The sources seem to indicate (though they don't draw attention to the fact) that when one wants to translate the appropriate abstract op (eg load a 32bit imm, or perform a certain type of large offset load) on ANY ARMv8 core one generates these optimal sequences (which is kinda obvious, what else would you do), and I don't know enough about LLVM internals to know if there's a flag being set to glue these pairs together so that they are never subsequently split/rearranged.
> Wilco (Wilco.Dijkstra.delete@this.ntlworld.com) on July 6, 2015 11:17 am wrote:
> > Maynard Handley (name99.delete@this.name99.org) on July 6, 2015 10:25 am wrote:
> > > Gabriele Svelto (gabriele.svelto.delete@this.gmail.com) on July 6, 2015 2:11 am wrote:
> > > > Maynard Handley (name99.delete@this.name99.org) on July 5, 2015 6:01 pm wrote:
> > > > > Interestingly I did not see any OTHER fusion possibilities in the code. In particular the possibility
> > > > > IBM selected (fusing instructions to create a large immediate) is not utilized, which might, of course
> > > > > reflect not enough time to add this to the design; but maybe also reflects something about ARM's constant
> > > > > generation and so a less frequent need for generating immediates through successive instructions.
> > > >
> > > > In POWER8's case instruction fusion applies to add immediate / add immediate
> > > > shifted + loads which covers a weakness in the ISA which might not apply to
> > > > ARM (lack of base + immediate addressing for certain types of load).
> > > >
> > > > IBM has also been doing more aggressive fusion such as turning conditional-jump-over-a-single-instruction
> > > > sequences into a single predicated µop (the instruction can be an add, and, or, xor plus some
> > > > immediate forms as well as a store). See the POWER8 user manual section 10.1.4.7.
> > > >
> > > > Beside being different ISAs, IBM doesn't have many constraints as far as power
> > > > goes so the tradeoffs they're making might not apply to Apple's design.
> > >
> > > The IBM branch over one instruction is neat, but, like you said
> > > for forming immediates, it reflects a hole in the iSA.

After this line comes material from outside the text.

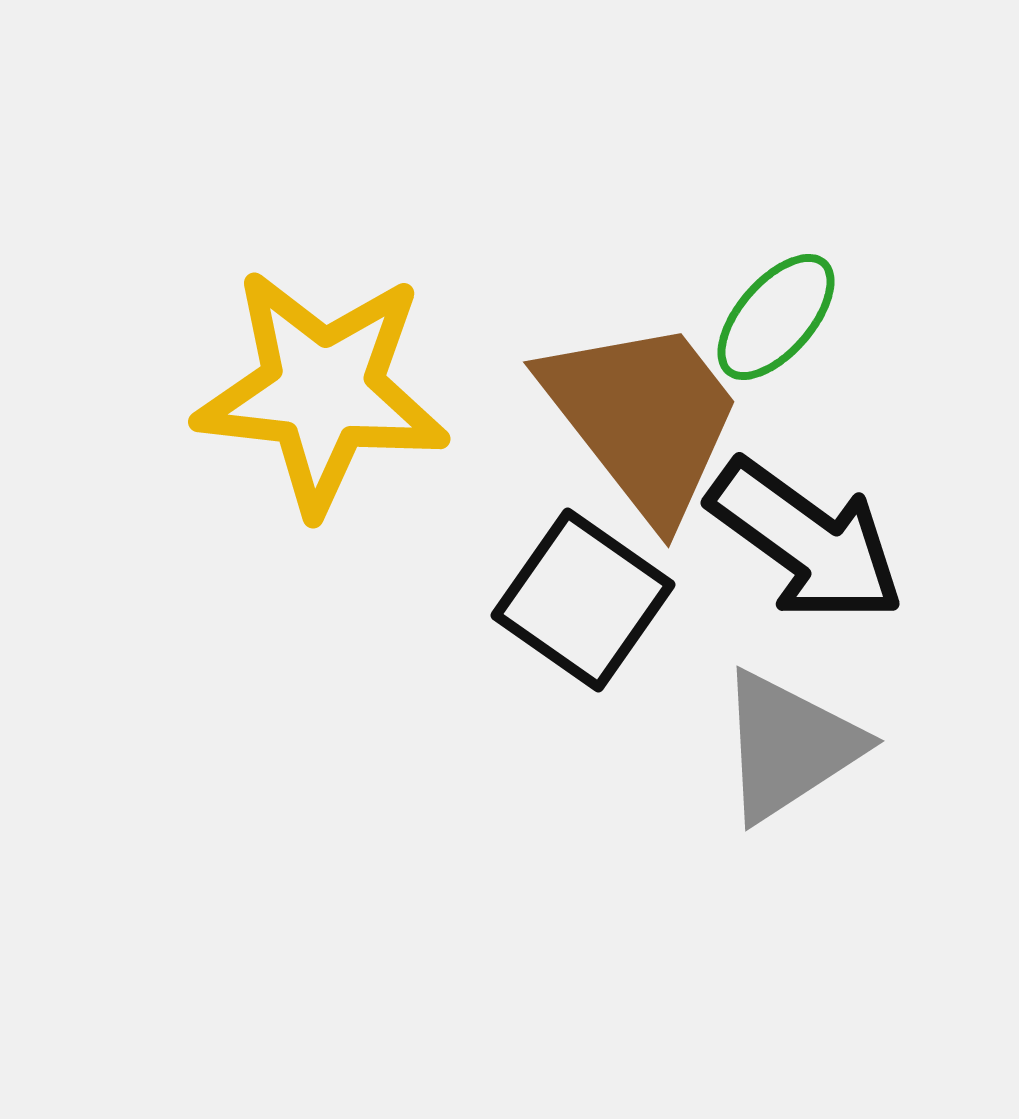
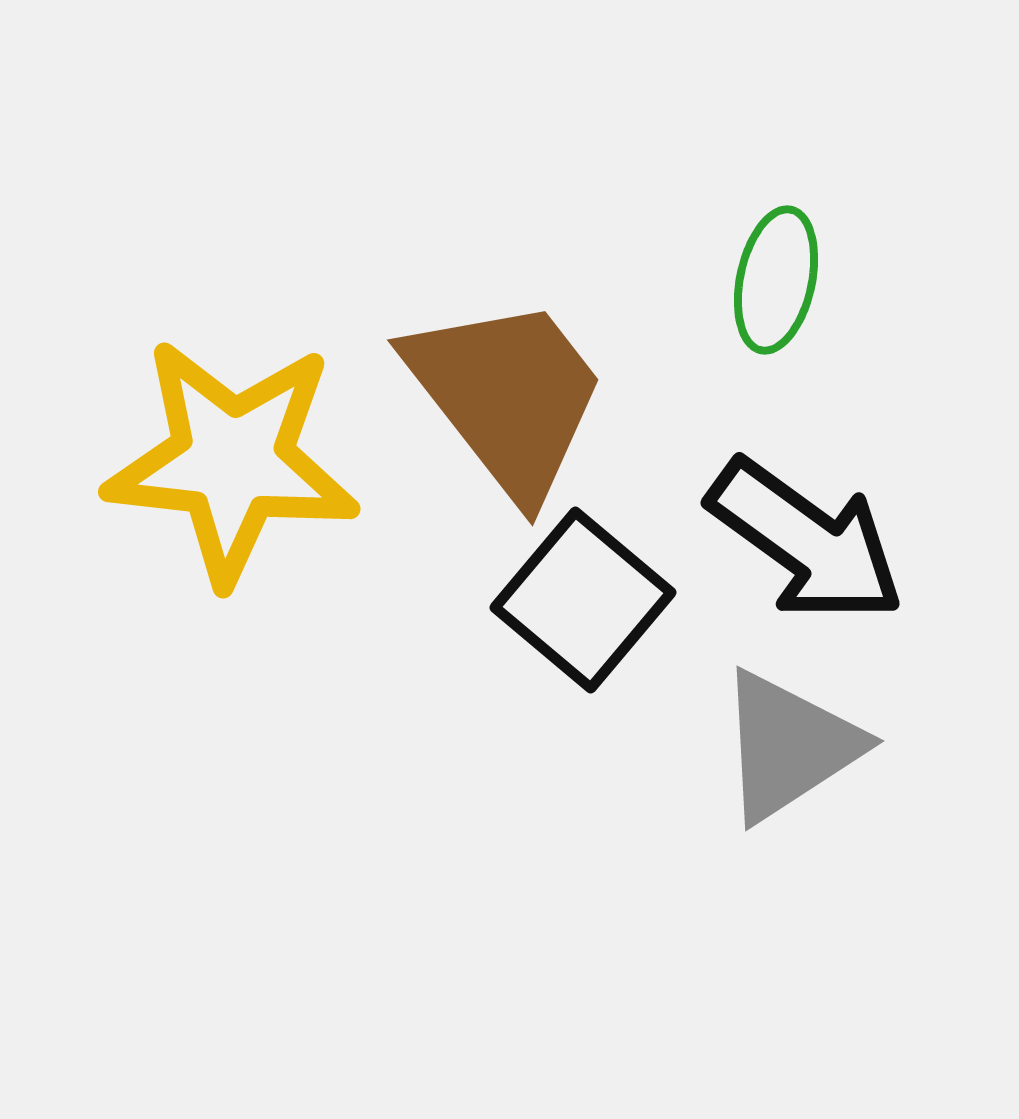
green ellipse: moved 37 px up; rotated 29 degrees counterclockwise
yellow star: moved 90 px left, 70 px down
brown trapezoid: moved 136 px left, 22 px up
black square: rotated 5 degrees clockwise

> > > I am guessing that Apple (and the whole ARM camp)'s answer to that is to use a conditional
> > > select. And of course Apple, in particular, have very little of a legacy code problem...
> > >
> > > That does raise the issue that perhaps the next lowest lying fruit for ARM op-fusion
> > > might be op+predicated move as a single unit? That and three input add seem like
> > > the most common patterns left after compare and branch have been handled.
> >
> > Various ARM cores fuse cmp+bcc, mov+movk, adrp+ldr, adrp+add already. There aren't that many cases
> > left that make sense - most fusions are already in the architecture (ldp, writeback, shift+alu etc),
> > and you also need to form instructions that are simple enough not to need splitting later.
>
> Do we know for a FACT that all the options you are suggesting
> are in use (as opposed to "the sensible ones to use")?
> That was the point of my initial post --- that we have some sort of confirmation about
> what Apple is doing in Cyclone. As far as I know, beyond that, it's all speculation. For
> example A72 is supposed to have enhanced fusion, but I've seen nothing beyond that detail
> as to what is being fused (and how it's enhanced beyond what gets fused in A57).
OK, going through the A57 optimization manual
http://infocenter.arm.com/help/topic/com.arm.doc.uan0015a/cortex_a57_software_optimisation_guide_external.pdf
I see no EXPLICIT reference to op fusion, but we are told that
mov+movk (and similar pairs) and
adrp+add
are "optimized" sequences, which I assume means they are fused. (adrp+ldr is not mentioned)
Seems that A57 is not using the compare+branch fusion, but maybe that's coming in A72?
I can't tell from the LLVM sources whether Cyclone implements these or not.
The sources seem to indicate (though they don't draw attention to the fact) that when one wants to translate the appropriate abstract op (eg load a 32bit imm, or perform a certain type of large offset load) on ANY ARMv8 core one generates these optimal sequences (which is kinda obvious, what else would you do), and I don't know enough about LLVM internals to know if there's a flag being set to glue these pairs together so that they are never subsequently split/rearranged.